**** Data ****

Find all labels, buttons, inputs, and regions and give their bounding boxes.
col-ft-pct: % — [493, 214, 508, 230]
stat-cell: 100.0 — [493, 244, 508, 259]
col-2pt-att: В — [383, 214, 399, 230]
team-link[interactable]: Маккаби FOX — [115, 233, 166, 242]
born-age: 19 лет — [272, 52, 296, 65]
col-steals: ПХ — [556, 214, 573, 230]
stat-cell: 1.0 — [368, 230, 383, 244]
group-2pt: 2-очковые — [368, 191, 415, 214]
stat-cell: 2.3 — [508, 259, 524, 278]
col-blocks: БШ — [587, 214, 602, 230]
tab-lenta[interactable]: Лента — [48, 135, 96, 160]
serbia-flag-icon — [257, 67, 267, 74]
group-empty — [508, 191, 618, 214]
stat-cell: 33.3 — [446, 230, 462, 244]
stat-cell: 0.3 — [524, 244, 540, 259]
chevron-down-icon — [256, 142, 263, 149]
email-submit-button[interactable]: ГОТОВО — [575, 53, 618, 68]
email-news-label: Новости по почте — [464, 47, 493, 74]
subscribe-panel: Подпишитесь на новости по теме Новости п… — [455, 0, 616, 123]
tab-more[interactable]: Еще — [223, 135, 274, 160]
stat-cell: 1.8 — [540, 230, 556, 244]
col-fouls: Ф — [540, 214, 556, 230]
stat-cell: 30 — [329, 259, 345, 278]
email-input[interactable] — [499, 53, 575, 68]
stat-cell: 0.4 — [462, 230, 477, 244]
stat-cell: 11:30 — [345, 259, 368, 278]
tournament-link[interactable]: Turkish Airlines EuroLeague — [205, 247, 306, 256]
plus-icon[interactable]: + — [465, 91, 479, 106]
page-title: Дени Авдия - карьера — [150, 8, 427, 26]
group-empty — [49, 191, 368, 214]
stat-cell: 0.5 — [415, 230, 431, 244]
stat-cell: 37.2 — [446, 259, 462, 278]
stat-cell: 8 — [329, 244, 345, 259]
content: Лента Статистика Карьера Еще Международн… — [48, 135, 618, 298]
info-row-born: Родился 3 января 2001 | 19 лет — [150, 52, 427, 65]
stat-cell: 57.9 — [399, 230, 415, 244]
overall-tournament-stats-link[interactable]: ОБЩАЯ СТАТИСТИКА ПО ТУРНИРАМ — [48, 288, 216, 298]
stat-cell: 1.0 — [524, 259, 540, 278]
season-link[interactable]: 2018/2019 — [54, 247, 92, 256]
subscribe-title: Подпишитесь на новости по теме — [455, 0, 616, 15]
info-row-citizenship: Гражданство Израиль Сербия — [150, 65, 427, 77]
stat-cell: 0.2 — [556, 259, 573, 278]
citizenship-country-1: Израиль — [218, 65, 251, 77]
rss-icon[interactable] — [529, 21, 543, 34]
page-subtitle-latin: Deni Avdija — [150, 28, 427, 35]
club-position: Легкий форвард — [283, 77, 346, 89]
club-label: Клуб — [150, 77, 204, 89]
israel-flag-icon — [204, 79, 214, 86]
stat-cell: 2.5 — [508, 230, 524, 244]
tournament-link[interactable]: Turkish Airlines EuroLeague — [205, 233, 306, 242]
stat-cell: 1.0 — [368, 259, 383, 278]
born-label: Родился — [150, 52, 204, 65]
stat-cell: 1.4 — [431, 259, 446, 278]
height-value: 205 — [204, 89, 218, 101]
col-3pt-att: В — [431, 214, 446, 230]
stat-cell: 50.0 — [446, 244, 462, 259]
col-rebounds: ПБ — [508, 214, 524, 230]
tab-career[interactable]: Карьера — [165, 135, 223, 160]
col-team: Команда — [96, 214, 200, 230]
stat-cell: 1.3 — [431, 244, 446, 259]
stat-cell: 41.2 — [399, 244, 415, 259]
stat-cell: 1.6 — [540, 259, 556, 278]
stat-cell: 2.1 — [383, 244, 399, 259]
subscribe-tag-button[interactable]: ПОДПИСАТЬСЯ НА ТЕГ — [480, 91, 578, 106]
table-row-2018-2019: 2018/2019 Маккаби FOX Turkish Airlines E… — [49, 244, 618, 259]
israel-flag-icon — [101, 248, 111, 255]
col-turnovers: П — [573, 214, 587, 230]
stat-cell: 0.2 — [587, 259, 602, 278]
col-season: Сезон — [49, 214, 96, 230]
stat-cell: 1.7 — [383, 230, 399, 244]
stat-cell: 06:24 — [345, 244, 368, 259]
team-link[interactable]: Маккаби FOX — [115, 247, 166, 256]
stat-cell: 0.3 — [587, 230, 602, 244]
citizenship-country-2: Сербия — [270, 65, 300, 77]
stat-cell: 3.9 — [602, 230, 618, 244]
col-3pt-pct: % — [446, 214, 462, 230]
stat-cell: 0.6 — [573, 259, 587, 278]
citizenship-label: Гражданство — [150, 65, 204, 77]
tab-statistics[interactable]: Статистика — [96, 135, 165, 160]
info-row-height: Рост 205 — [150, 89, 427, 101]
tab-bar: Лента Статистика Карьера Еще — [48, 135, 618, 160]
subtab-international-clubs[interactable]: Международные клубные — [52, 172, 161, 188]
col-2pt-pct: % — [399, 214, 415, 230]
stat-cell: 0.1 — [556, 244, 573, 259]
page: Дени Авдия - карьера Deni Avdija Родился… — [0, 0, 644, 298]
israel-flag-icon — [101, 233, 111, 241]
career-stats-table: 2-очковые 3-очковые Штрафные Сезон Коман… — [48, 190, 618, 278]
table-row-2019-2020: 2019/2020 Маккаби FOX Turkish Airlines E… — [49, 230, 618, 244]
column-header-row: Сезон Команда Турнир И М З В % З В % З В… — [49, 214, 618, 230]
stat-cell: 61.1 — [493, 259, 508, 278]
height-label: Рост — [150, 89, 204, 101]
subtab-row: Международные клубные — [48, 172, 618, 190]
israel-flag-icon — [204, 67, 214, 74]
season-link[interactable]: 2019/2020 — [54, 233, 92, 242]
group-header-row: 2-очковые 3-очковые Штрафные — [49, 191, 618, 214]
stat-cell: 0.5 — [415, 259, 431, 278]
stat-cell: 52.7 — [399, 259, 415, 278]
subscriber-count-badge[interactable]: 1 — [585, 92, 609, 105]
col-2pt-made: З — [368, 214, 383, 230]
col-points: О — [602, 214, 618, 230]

****

Using the entries above, find all lines with "Команда". Copy them.

Response:
col-team: Команда — [96, 214, 200, 230]
column-header-row: Сезон Команда Турнир И М З В % З В % З В… — [49, 214, 618, 230]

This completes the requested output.